When you've seen Bob Dylan live as many times as I have, you kind of come to expect the unexpected. Based on the ten or so Dylan concerts I've seen since 1974, the man largely runs hot and cold. From my experience at least, you are either going to get the quieter, introspective "detached" Dylan or the somewhat more energetic "song and dance man" model.
As old as I am (50 for those keeping score), I am not nearly old enough to have seen Dylan when he was pissing off the folkie purists at Newport by strapping on an electric guitar with Mike Bloomfield and the like. For those memories, I'll have to settle for my DVD of Scorsese's brilliant No Direction Home.
Nor was I old enough to witness his original groundbreaking shows in the sixties with The Band. My experience with Dylan live actually began when I was a high school senior in 1974. Eighteen years old at the time, I wandered down to the Seattle Center Coliseum on pretty much a lark and ended up accepting a free ticket to his sold out reunion show with the Band from the stoned out hippie who offered it up to me. Imagine my luck.
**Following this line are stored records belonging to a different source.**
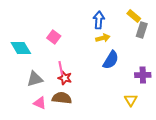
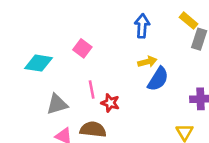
yellow arrow: (103, 38) -> (147, 62), moved
cyan diamond: (21, 48) -> (39, 63), turned -50
red star: (65, 78) -> (110, 103), moved

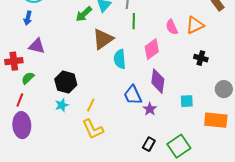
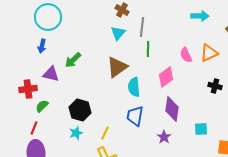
green arrow: (84, 14) -> (73, 60), moved
blue trapezoid: (133, 95) -> (135, 116), moved, turned 35

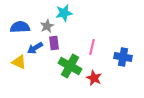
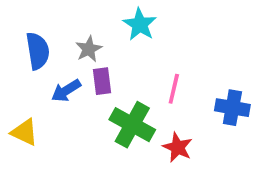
cyan star: (64, 13) -> (140, 24), moved, turned -30
blue semicircle: (20, 27) -> (38, 51), turned 84
yellow triangle: (19, 62) -> (24, 132), moved

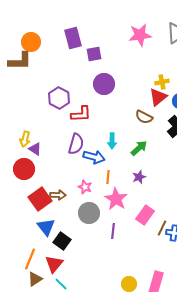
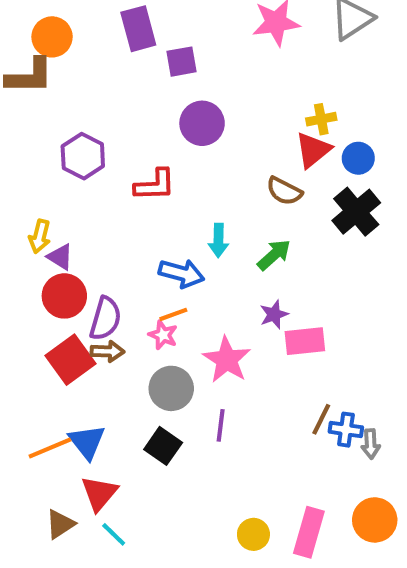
purple hexagon: (59, 98) -> (83, 156), moved
purple semicircle: (76, 144) -> (105, 319), moved
red circle: (24, 169) -> (64, 296), moved
orange line: (108, 177) -> (173, 314), moved, turned 64
pink rectangle: (145, 215) -> (305, 341), moved, turned 48
blue triangle: (46, 227) -> (87, 442), moved
black square: (62, 241) -> (163, 446), moved
orange line: (30, 259) -> (50, 448), moved, turned 45

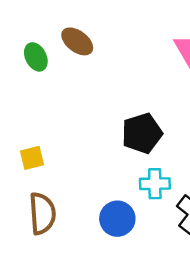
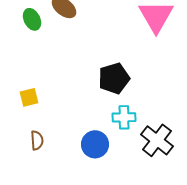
brown semicircle: (42, 213) -> (37, 140), size x0.6

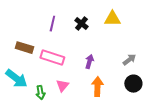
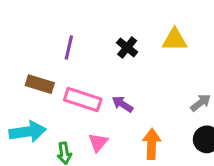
purple line: (52, 24) -> (69, 47), moved
purple arrow: (89, 62) -> (123, 104), moved, turned -72
cyan arrow: (16, 79) -> (28, 132), turned -45

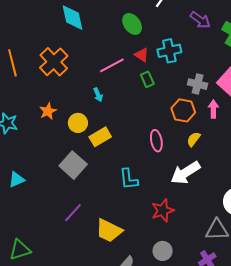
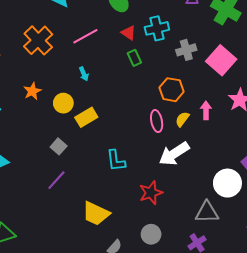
pink line: (112, 65) -> (85, 36), moved
gray cross: (198, 84) -> (186, 50), moved, turned -30
pink arrow: (213, 109) -> (206, 110), moved
pink ellipse: (156, 141) -> (157, 121), moved
gray square: (73, 165) -> (59, 146), size x0.6
purple line: (73, 213) -> (56, 180), moved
After witnessing that amazing show, which is captured on Dylan and The Band's live Before The Flood album, I became a fan for life.
Of the many Dylan shows I have witnessed, I've seen him through most of the more interesting phases of his career since that time. I saw the Vegas model Dylan introduced on the tour for Street Legal in 1978 (and later captured for posterity on the Live At Budokan album), where Dylan debuted his "song and dance man" routine in earnest.
I saw him on the Jesus tour where he pretty much pissed off every hippie and leftover sixties radical still alive by performing a super-charged gospel revival show and refusing to play stuff like "Like A Rolling Stone." About a year later, I saw Dylan when he came back and played a "greatest hits" show that seemed almost like an apology for all of the hell and brimstone of that "Born Again" show — a rare artistic compromise in a career marked by so few of them.
Through it all, I can tell you what they say about Dylan live is largely true. Not only does the man run either very hot or very cold, but you can pretty much count on him reinventing his songs in a concert setting every time. Usually to the point where it may take a minute to even recognize them — at least until the lyrics start to kick in.
Bob Dylan And His Band "In Concert And In Show" October 13, 2006 at Seattle's Key Arena, was no exception.
Taking the stage to one of the most bizarre self-deprecating introductions I've ever heard – the intro read more like a career bio mentioning everything from his "poet laureate" status to his Jesus years – Dylan and his amazing band played a dazzling near two-hour set (long by Dylan's recent live standard). It was a show that was long on radically revamped versions of old hits, and surprisingly short on material from his brilliant new Modern Times release.
On the second night of an arena tour meant to promote that album, only three of its songs showed up on the setlist in Seattle. The first of these, a poignant and lovely sounding "When The Deal Goes Down" found Dylan in fine voice for a version that remained true to the album. "Workingman's Blues #2," Dylan's most recent lesson on war and economics (and one of Modern Times many standouts), came a few songs later.